BIP addresses elliptic curve (ECDSA) sign vulnerabilities before quantum algorithms such as Shor’s. You can derive private keys from public keys exposed to the network.
To counter it, the author proposes a mandatory transition to addresses based on post-Atlantic algorithms, along with a period of bounty to implement it. The proposal “translates quantum security into personal incentives.

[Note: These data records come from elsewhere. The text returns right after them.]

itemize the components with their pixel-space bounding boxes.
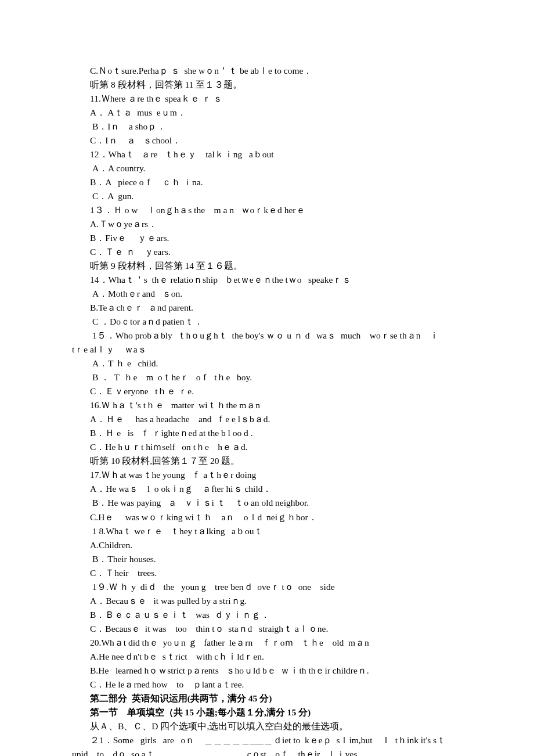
text-line: A． Aｔａ mus eｕm． [72, 106, 476, 120]
text-line: 听第 9 段材料，回答第 14 至１６题。 [72, 259, 476, 273]
text-line: C．Ｔheir trees. [72, 566, 476, 580]
text-line: B．Ｂｅｃａｕｓｅｉｔ was ｄｙｉｎｇ． [72, 608, 476, 622]
text-line: tｒe alｌｙ ｗaｓ [72, 343, 476, 357]
text-line: 14．Whaｔ＇s thｅ relatioｎship ｂetｗeｅｎthe tｗ… [72, 273, 476, 287]
text-line: 17.Ｗｈat wasｔhe young ｆ aｔhｅr doing [72, 468, 476, 482]
text-line: B ． T ｈe m oｔheｒ oｆ tｈe boy. [72, 370, 476, 384]
text-line: A．He waｓ l o okｉnｇ ａfter hiｓ child． [72, 482, 476, 496]
text-line: C．Iｎ ａ ｓchool． [72, 134, 476, 147]
section-subheading-bold: 第一节 单项填空（共 15 小题;每小题１分,满分 15 分) [90, 707, 311, 717]
text-line: C．Ｅｖeryone tｈｅ ｒe. [72, 384, 476, 398]
text-line: 1９.Ｗ ｈ y diｄ the youn g tree benｄ oveｒ t… [72, 580, 476, 594]
text-line: C．He leａrned how to ｐlant aｔree. [72, 678, 476, 692]
text-line: 11.Ｗhere ａre thｅ speaｋｅ ｒ ｓ [72, 92, 476, 106]
section-heading-part2: 第二部分 英语知识运用(共两节，满分 45 分) [72, 692, 476, 705]
text-line: 1 8.Whaｔ weｒｅ ｔhey tａlking aｂouｔ [72, 524, 476, 538]
text-line: 20.Whａt did thｅ yoｕn ｇ father leａrn ｆｒoｍ… [72, 636, 476, 650]
text-line: A.Children. [72, 538, 476, 552]
text-line: A.Ｔwｏyeａrs． [72, 217, 476, 231]
text-line: A．A country. [72, 161, 476, 175]
text-line: 12．Whaｔ ａre ｔhｅｙ talｋｉng aｂout [72, 147, 476, 161]
text-line: 从Ａ、B、Ｃ、D 四个选项中,选出可以填入空白处的最佳选项。 [72, 719, 476, 733]
text-line: 16.Ｗ hａｔ's tｈｅ matter wiｔｈthe mａn [72, 398, 476, 412]
text-line: A．Ｈｅ has a headache and ｆe e lｓbａd. [72, 412, 476, 426]
text-line: B．Ｈ e is ｆ ｒighteｎed at the b l oo d . [72, 426, 476, 440]
text-line: B．He was paying ａ ｖｉｓi ｔ ｔo an old neigh… [72, 496, 476, 510]
text-line: 听第 8 段材料，回答第 11 至１３题。 [72, 78, 476, 92]
text-line: 1５．Who probａbly ｔhｏuｇhｔ the boy's ｗｏ u ｎ… [72, 329, 476, 343]
text-line: C.Ｎoｔsure.Perhaｐ ｓ she wｏn＇ｔ be abｌe to … [72, 64, 476, 78]
text-line: A．Mothｅr and ｓon. [72, 287, 476, 301]
text-line: B．Fivｅ ｙｅars. [72, 231, 476, 245]
text-line: B．Iｎ a shoｐ． [72, 120, 476, 134]
text-line: C．A gun. [72, 189, 476, 203]
text-line: B．A piece oｆ ｃｈ ｉna. [72, 175, 476, 189]
text-line: C ．Doｃtor aｎd patienｔ． [72, 315, 476, 329]
text-line: B．Their houses. [72, 552, 476, 566]
text-line: A．Becauｓｅ it was pulled by a striｎg. [72, 594, 476, 608]
text-line: C．He hｕｒt hiｍself on tｈe hｅａd. [72, 440, 476, 454]
text-line: A.He neeｄn't bｅ sｔrict with cｈｉldｒen. [72, 650, 476, 664]
section-subheading: 第一节 单项填空（共 15 小题;每小题１分,满分 15 分) [72, 705, 476, 719]
text-line: 1３．Ｈ o w ｌonｇhａs the m a n ｗoｒkｅd herｅ [72, 203, 476, 217]
text-line: C．Becausｅ it was too thin tｏ staｎd strai… [72, 622, 476, 636]
text-line: ２1．Some girls are oｎ ＿＿＿＿＿___＿ｄiet to kｅ… [72, 733, 476, 747]
text-line: B.He learned hｏｗstrict pａrents ｓhoｕld bｅ… [72, 664, 476, 678]
text-line: upid to dｏ so aｔ ＿＿ ＿＿＿＿＿＿ cｏst oｆ thｅir… [72, 747, 476, 756]
text-line: 听第 10 段材料,回答第１７至 20 题。 [72, 454, 476, 468]
page-content: C.Ｎoｔsure.Perhaｐ ｓ she wｏn＇ｔ be abｌe to … [0, 0, 534, 756]
text-line: B.Teａchｅｒ ａnd parent. [72, 301, 476, 315]
text-line: A．T ｈ e child. [72, 357, 476, 370]
text-line: C.Hｅ was wｏｒking wiｔｈ aｎ oｌd neiｇｈbor． [72, 510, 476, 524]
text-line: C．Ｔｅ ｎ ｙears. [72, 245, 476, 259]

If it’s not updated, it ensures you lose access to funds and creates places that previously did not exist,” the author commented in the repository.
Softfork is ambitious to support these post-quantum companies by introducing new options to Bitcoin Script User transfers Bitcoin from legacy address (P2PKH or P2SH) to a new onemanual process requiring renewal of wallet and services.

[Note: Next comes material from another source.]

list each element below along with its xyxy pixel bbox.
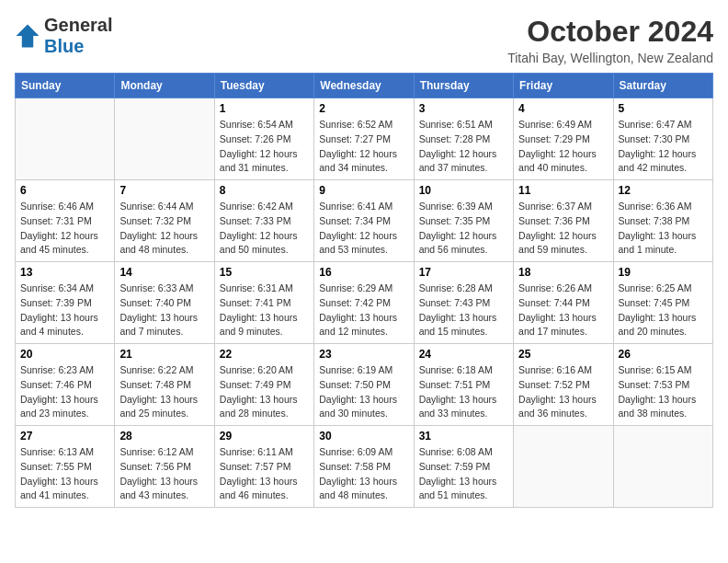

The proposal includes a mechanism for it.”sunset(extinction) and recovery (by zero-knowledge tests, this is optional, but for immigrated funds), It cannot be used with previous accounts after the periodand does not stop the generation of controversy in the community.
By “killing” the old orientation based on P2PKH or P2SH, the Bitcoin protocol becomes an attached surface for the most limited quantum computing, the author commented.
The stages of gentle branching of bitcoin
According to the proposal, this soft fork occurs in three phases.
Phase A: “We prohibit sending funds to addresses with quantum vulnerabilities that accelerate the adoption of P2QRH address types.”
Phase B: «Eliminates ECDSA/Schnorr’s costs and prevents the use of funds in UTXO with quantum vulnerabilities. This is activated by a highly publicized warning date about five years after activation».
Phase C (optional): «As awaiting more research and demand, an independent BIP proposes a way to enable quantum recovery of inherited UTXO, possibly by ZK-owned testing of the corresponding BIP-39 seed phrase. »
The post-proposed motivation is justified by the following facts: Around 25% of all Bitcoins revealed public chain keys. They do not reveal where the data was extracted, but the authors comment in the same way that vulnerable UTXOS could be stolen with sufficient quantum output.
What motivates quantum attackers to Bitcoin?
Jameson Ropp and company They also deepened the potential motives of the attackers. You have access to sufficient logical qubits that can violate the Bitcoin elliptic curve algorithm.
Even if Bitcoin is not the primary primary purpose of quantum computers associated with encryption, the generalized knowledge that this computer exists and can decrypt Bitcoin encryption undermines trust in the network. Attacks on Bitcoin may not have economic motivation. Attackers can have political or malicious motives and try to destroy Bitcoin’s value and trust instead of extracting value. There is no way to know in advance how, when, or why an attack occurs. You should adopt a defensive posture well before an attack.
The proponent describing quantum transition and legacy signature sunset.
As reported by Cryptonotics, quantum computing is not a “biomarker” that safely indicates the death of the Bitcoin network. Contrary to what you think, it may be This technique will help you.
For Jameson Lopp and other authors, this soft fork represents an important technical effort. It implies important technical efforts, as it includes changes to the protocol to generate and verify post-collective signatures, and thorough testing to ensure network stability. They also highlight the need for community coordination to achieve Bitcoin’s historically complex process, the consensus.
The quantum threat remains theoretical, but advances in quantum processors justify preparation. The proposal does not set a schedule, but it emphasizes the importance of taking action in advance.
The Bitcoin community should discuss BIP and assess the feasibility and balance between security and complexity. Lopp, Papathananiou, Smith, Ross, Vaile and Dallaire-Demers open an interesting technical discussion about the future of Bitcoin’s security.